Segment Open
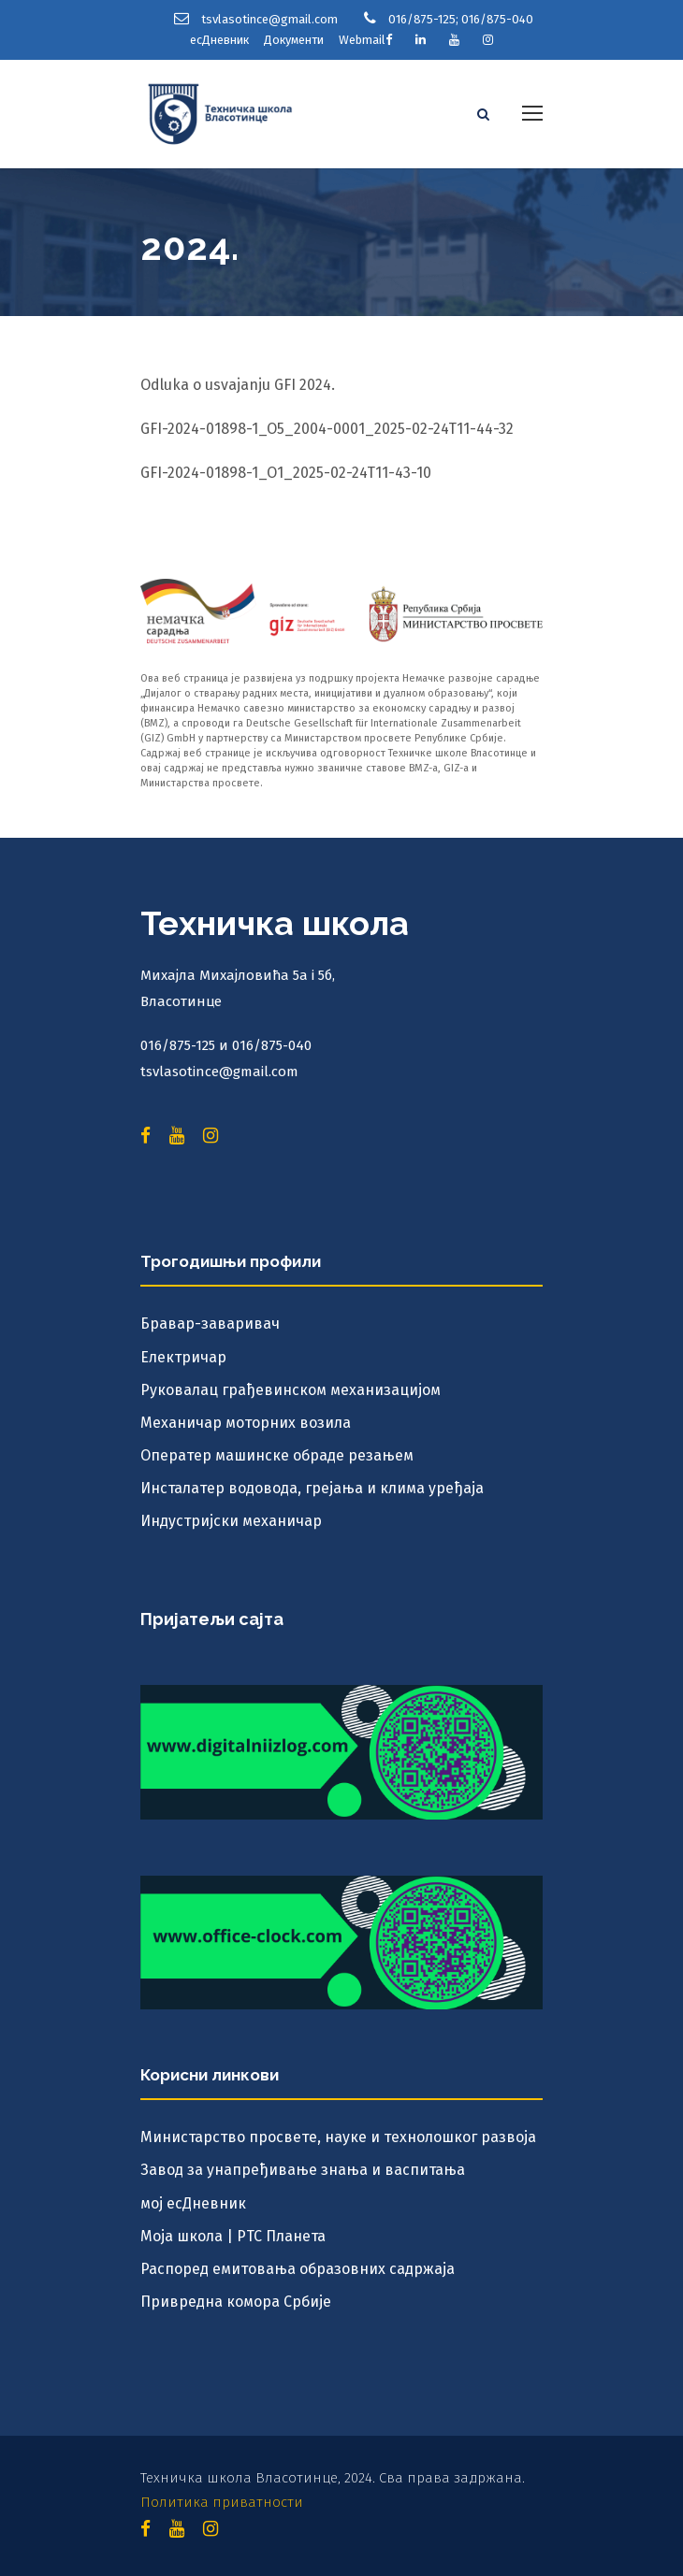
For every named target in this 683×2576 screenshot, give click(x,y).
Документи (294, 40)
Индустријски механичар (231, 1521)
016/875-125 (422, 19)
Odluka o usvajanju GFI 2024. (237, 385)
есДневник (219, 40)
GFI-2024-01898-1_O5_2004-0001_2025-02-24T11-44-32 (327, 429)
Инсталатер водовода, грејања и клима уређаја (312, 1488)
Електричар (183, 1357)
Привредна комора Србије (235, 2301)
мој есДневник (193, 2203)
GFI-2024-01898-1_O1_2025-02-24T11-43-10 (285, 473)
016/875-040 (497, 19)
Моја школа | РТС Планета (233, 2236)
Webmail (362, 40)
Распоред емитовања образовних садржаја (297, 2269)
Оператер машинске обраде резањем (277, 1455)
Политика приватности (221, 2502)
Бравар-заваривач (210, 1323)
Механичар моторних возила (245, 1423)
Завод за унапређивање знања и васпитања (302, 2170)
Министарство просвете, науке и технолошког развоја (338, 2137)
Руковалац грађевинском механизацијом (290, 1390)
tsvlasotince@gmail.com (269, 19)
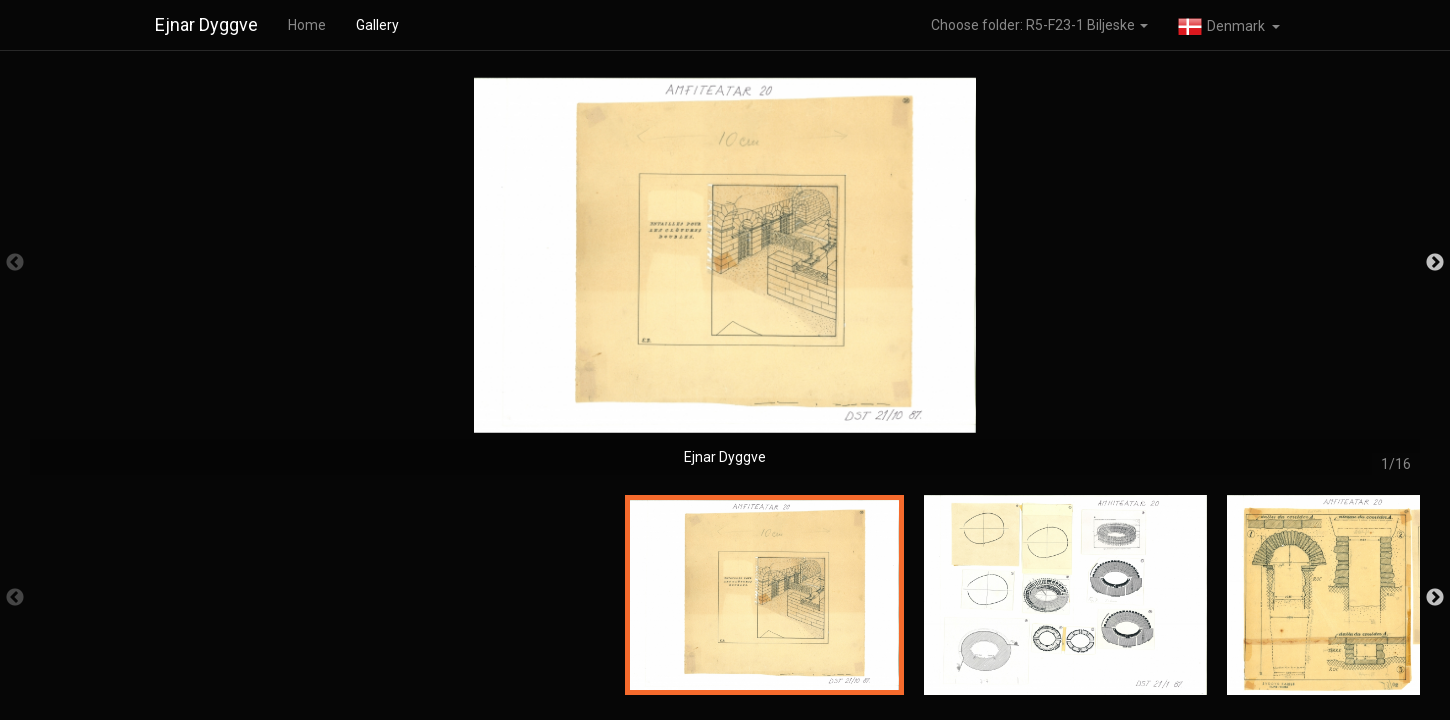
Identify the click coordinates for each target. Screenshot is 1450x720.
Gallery (377, 25)
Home (307, 25)
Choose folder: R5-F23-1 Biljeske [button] (1039, 25)
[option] (725, 272)
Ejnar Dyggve (206, 24)
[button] (1229, 25)
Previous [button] (15, 263)
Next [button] (1435, 263)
Segment Closed
WHAT YOU HAVE TO DO:
Once the line with "Инсталатер водовода, грејања" is found in the data above, reproduce it and each line after it exactly, through the line with "Home (307, 25)". Omit the pictures.

ANSWER TO THE PROBLEM:
Инсталатер водовода, грејања и клима уређаја (312, 1488)
Електричар (183, 1357)
Привредна комора Србије (235, 2301)
мој есДневник (193, 2203)
GFI-2024-01898-1_O1_2025-02-24T11-43-10 (285, 473)
016/875-040 (497, 19)
Моја школа | РТС Планета (233, 2236)
Webmail (362, 40)
Распоред емитовања образовних садржаја (297, 2269)
Оператер машинске обраде резањем (277, 1455)
Политика приватности (221, 2502)
Бравар-заваривач (210, 1323)
Механичар моторних возила (245, 1423)
Завод за унапређивање знања и васпитања (302, 2170)
Министарство просвете, науке и технолошког развоја (338, 2137)
Руковалац грађевинском механизацијом (290, 1390)
tsvlasotince@gmail.com (269, 19)
Identify the click coordinates for each target. Screenshot is 1450x720.
Gallery (377, 25)
Home (307, 25)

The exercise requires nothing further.